- Born: Michael Russell Wheldon Rands 2 August 1956 (age 70)
- Education: University of Oxford (DPhil); University of East Anglia (BSc);
- Scientific career
- Fields: Conservation biology; Ecology;
- Workplaces: Darwin College, Cambridge; University of Cambridge;
- Website: www.darwin.cam.ac.uk/dr-michael-rands

= Mike Rands =

British conservation biologist

Michael Russell Wheldon Rands (born 2 August 1956) is a British conservation biologist. He is the Master of Darwin College, Cambridge at the University of Cambridge and a fellow at the Cambridge Judge Business School. He was previously the executive director of the Cambridge Conservation Initiative. Prior to this he was chief executive of BirdLife International.
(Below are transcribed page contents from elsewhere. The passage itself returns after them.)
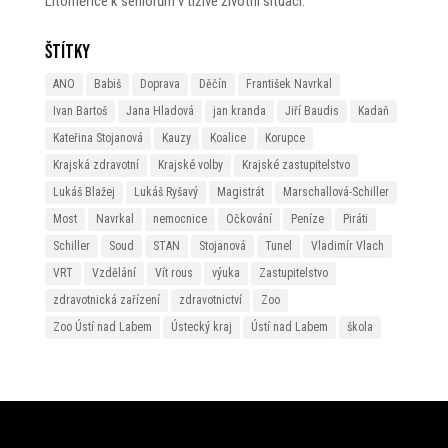
Litoměřice k seniorům v tíživé životní situaci.
Štítky
ANO
Babiš
Doprava
Děčín
František Navrkal
Ivan Bartoš
Jana Hladová
jan kranda
Jiří Baudis
Kadaň
Kateřina Stojanová
Kauzy
Koalice
Korupce
Krajská zdravotní
Krajské volby
Krajské zastupitelstvo
Lukáš Blažej
Lukáš Ryšavý
Magistrát
Marschallová-Schiller
Most
Navrkal
nemocnice
Očkování
Peníze
Piráti
Schiller
Soud
STAN
Stojanová
Tunel
Vladimír Vlach
VRT
Vzdělání
Vít rous
výuka
Zastupitelstvo
zdravotnická zařízení
zdravotnictví
Zoo
Zoo Ústí nad Labem
Ústecký kraj
Ústí nad Labem
škola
==Early life and education==
Rands was born on 2 August 1956. He was educated at Dartington Hall School, the University of East Anglia and the University of Oxford. He gained his doctorate in ecology at the Edward Grey Institute of Field Ornithology, Department of Zoology and Wolfson College, Oxford.

==Career==
After his DPhil, Rands carried out post-doctoral research with the Game & Wildlife Conservation Trust, conducting field experiments that helped establish the Conservation headland as a method for increasing wildlife populations in agricultural ecosystems, a practice that became enshrined in UK and EU legislation and policy. In 1986 he joined the International Council for Bird Preservation as programme director where he played a leading role in creating BirdLife International. He became director of strategic planning and policy at BirdLife International in 1994 before becoming its chief executive from 1996 to 2009.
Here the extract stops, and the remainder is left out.